Using the realization of the present invention mentioned legitimate user's intelligence Anti jamming Scheme the following steps are included:
S1, the intelligent each algoritic module definition of Anti jamming Scheme: interference environment definition, the definition of interference environment state, return Function definition, Anti-interference Strategy definition, the definition of experience storage pool.
S2, construction target performer neural network (target_actor), estimation performer's neural network (evaluate_ Actor), target reviewer neural network (target_critic) and estimation reviewer's neural network (evaluate_critic) Four deep neural networks.Wherein target performer neural network and estimation performer's neural network network structure having the same, mesh Mark reviewer's neural network and estimation reviewer's neural network structure having the same.

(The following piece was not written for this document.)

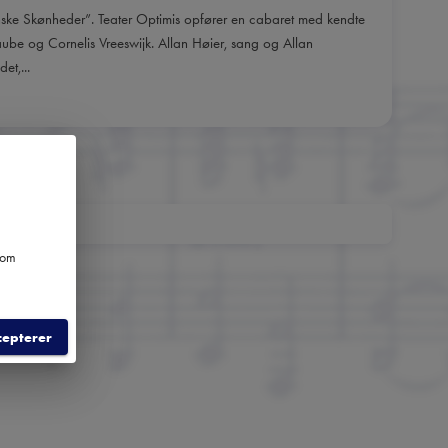
nske Skønheder”. Teater Optimis opfører en cabaret med kendte
 Taube og Cornelis Vreeswijk. Allan Høier, sang og Allan
et,...
e om
cepterer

S3, by environmental state information, i.e. frequency slot matrix obtains Anti-interference Strategy by target performer's neural network, should Strategy acts on interference environment, calculates return value and transfering state matrix of the Anti-interference Strategy under current n interference environment, goes forward side by side Row storage.

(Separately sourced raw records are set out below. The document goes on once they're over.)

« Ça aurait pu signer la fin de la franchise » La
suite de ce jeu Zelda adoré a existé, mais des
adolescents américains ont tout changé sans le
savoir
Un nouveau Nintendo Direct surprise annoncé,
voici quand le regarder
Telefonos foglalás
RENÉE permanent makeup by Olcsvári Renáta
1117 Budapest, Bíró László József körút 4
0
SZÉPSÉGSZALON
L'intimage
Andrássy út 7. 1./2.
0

S4, experience group of sampling from experience pond are trained estimation performer's neural network and estimation reviewer's neural network With parameter with new.
S5, judges whether study mechanism meets stop condition, if satisfied, then stopping learning obtaining Anti-interference Strategy to the end; Otherwise S2 is returned to continue to learn.
According to an embodiment of the invention, above-mentioned steps S1 the following steps are included:
Interference environment definition: S1.1 defines interference environment according to intruder's quantity, conflicting mode and wireless channel model.
S1.2, the definition of interference environment state: the spectrum information that different time-gap is measured constitutes frequency spectrum time slot matrix, when frequency spectrum Gap matrix size is determined by observation spectral range and observation slot length.
Reward Program definition: S1.3 constructs feedback Reward Program according to the communication quality index of legitimate user.
Anti-interference Strategy definition: transmission power combination in different subchannels is defined as Anti-interference Strategy collection by S1.4.Often Transmission power on sub-channels can beAny value on continuum.
S1.5, the definition of experience storage pool: the experience storage pool of a default fixed size, for storing by current environment shape The experience group that state matrix, Anti-interference Strategy, Reward Program value and transfer environment state matrix form.
According to embodiments of the present invention, above-mentioned steps S2 the following steps are included:
S2.1, using mutually isostructural convolutional neural networks construction target performer neural network and estimation performer's nerve net Network.Convolutional neural networks include multiple convolutional layers, multiple pond layers and multiple full articulamentums.Target performer's neural network is according to defeated Enter the selection that frequency spectrum time slot state matrix completes Anti-interference Strategy.Estimate that performer's neural network completes network according to sampling experience group Trained and parameter updates.When train epochs reach preset value, with estimation performer's neural network parameter coverage goal performer nerve Network parameter, so that the parameter for completing target performer's neural network updates.
S2.2, using mutually isostructural conventional depth neural network configuration target reviewer neural network and estimation reviewer Neural network.The deep neural network includes multiple neural net layers, includes multiple neurons, activation in each neural net layer Function.The output of target reviewer's neural network is used to help the policy selection superiority and inferiority of evaluation performer's neural network.Estimation comment Family's neural network carries out network training according to sampling posterior infromation and parameter updates.When train epochs reach preset value, with estimating It counts reviewer's neural network parameter coverage goal reviewer's neural network and completes parameter update.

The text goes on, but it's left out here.